Toplantıda Türkiye'den Dışişleri Bakanı Hakan Fidan, Milli Savunma Bakanı Yaşar Güler ve Milli İstihbarat Teşkilatı (MİT) Başkanı İbrahim Kalın, Ürdün, Irak, Lübnan ve Suriye'nin dışişleri ve savunma bakanları ile genelkurmay ve istihbarat başkanlarıyla bir araya geldi.
Toplantı sonunda konuşan Fidan, sözlerine "Tarihi bir toplantı gerçekleştirdik" diyerek başladı.
Bölgesel sorunların çözümüne yönelik bölgesel adımlar atılarak, "problemlere yol açan" olası uluslararası müdahalelere de gerek duyulmayacağını belirtti.
Fidan, IŞİD'in birden fazla ülkede aktif olduğunun altını çizerek, bölge ülkelerinin bir araya gelerek bir platform kurmasının önemli olduğunu söyledi.
Başlangıç olarak "müşterek bir harekat merkezinin kurulmasının" da ilk somut olacağını kaydetti.
Bakan Fidan, Milli Savunma Bakanı Güler ve MİT Başkanı Kalın ile 15 Ocak'ta Suriyeli, 6 Ocak'ta Ürdünlü muhataplarıyla Ankara'da, 14 Mart 2024'te de Iraklı muhataplarıyla Bağdat'ta aynı formatta gerçekleştirilen toplantılarda bir araya gelmişti.
'TOPLANTI ÜRDÜN'ÜN ÇAĞRISIYLA GERÇEKLEŞTİ'
Basın mensuplarından gelen beş ülkenin Kürt sorunu konusunda "terör" algısının ortak olup olmadığı sorusuna Ürdün Başbakan Yardımcısı ve Dışişleri Bakanı Ayman Safadi şu yanıtı verdi:
"Toplantı Ürdün'ün çağrısıyla gerçekleşti.
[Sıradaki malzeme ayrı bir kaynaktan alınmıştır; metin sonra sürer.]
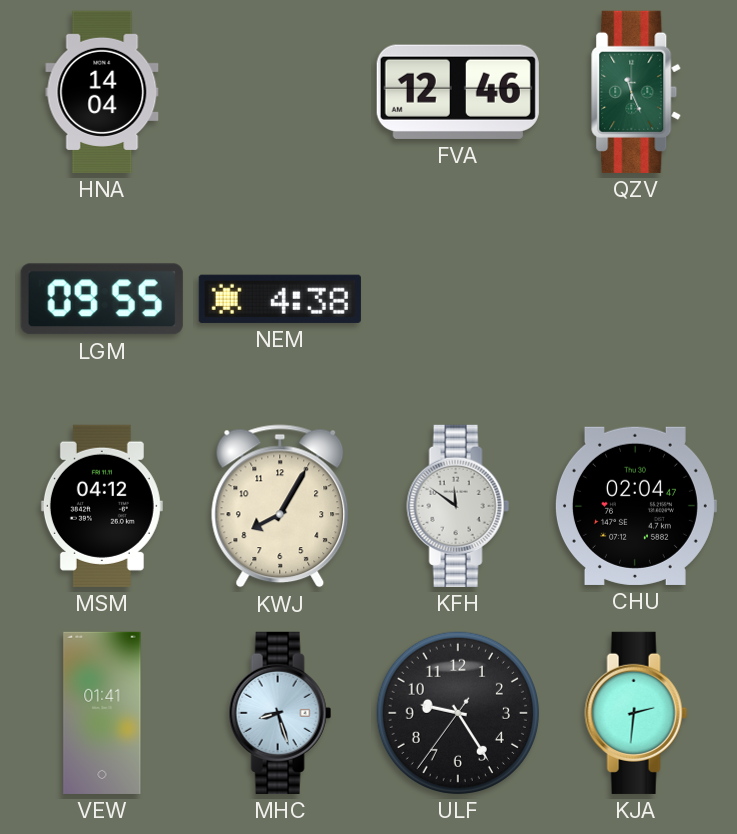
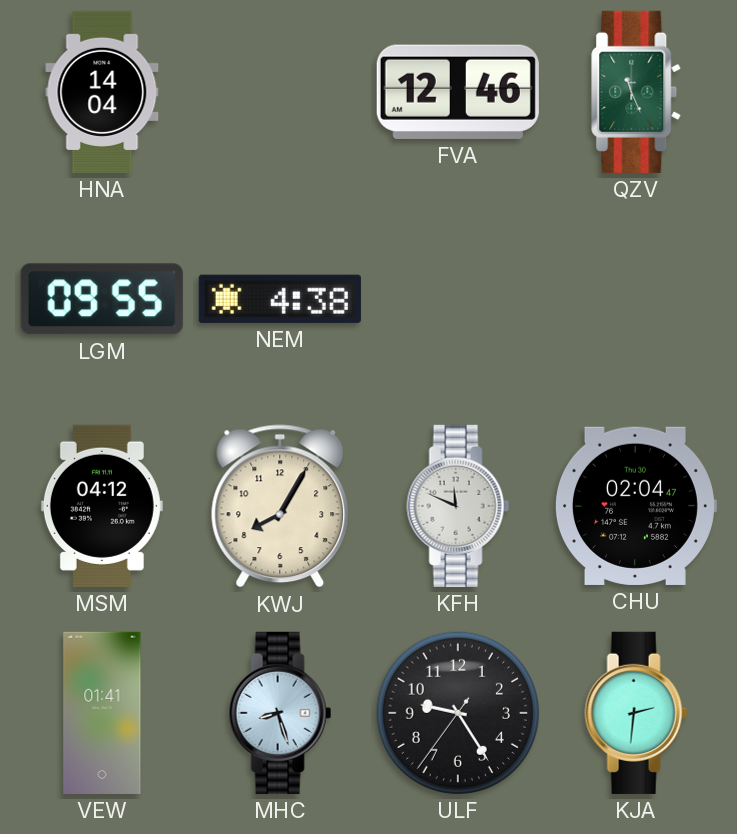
KFH: 11:51 -> 11:49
Terör meselesi ve bölgesel işbirliği hepimizin vurguladığı bir sonuç. Türkiye'ye ya da herhangi bir ülkeye karşı tehdit hepimize karşı bir tehdittir."
Safadi, "Terör deyince birbirimizi anlıyoruz gerek IŞİD, gerek başka olsun. IŞİD yeni silahlar elde etti, yeniden kendini var etmeye çalışıyor, bu hepimize karşı bir tehlike. Bu da mücadelemizi sürdüreceğimiz anlamına geliyor. Suriye'de yeni adımlar atmamız gerekiyor" diye ekledi.
Ürdün Dışişleri Bakanı, "İsrail'in Suriye'de istikrasızlaştırıcı adımlarına karşı" olduklarını da vurguladı.
Bu adımların ülkede "radikalizmin nemalanmasını sağlayacak şartların" önünü açtığını söyledi.
Bu açıklamayı takiben söz alan Fidan, "PKK Kürtleri temsil etmiyor, PKK'nın Türkiye'de bir metrekare bir toprağı yok ama Suriye'nin üçte birini işgal etmiş, enerji kaynaklarının başına oturmuş durumda" dedi.
"Günün sonunda bu sadece sorun benim değil, Irak, Suriye hatta İran'ın da sorunu" diyen Dışişleri Bakanı şöyle devam etti:
"DAEŞ'i nasıl söylüyorsak PKK için de aynısının söylenmesi gerekiyor. Biz kendi üstümüze düşeni yaptık. Irak'ta silahlı gruplar dolaşırken kim yatırım getirecek? Bunlar Iraklı, Suriyeli kardeşlerimizin kendi konuları ve DAEŞ'e benzer şekilde yakın bir işbirliğiyle götürüyoruz."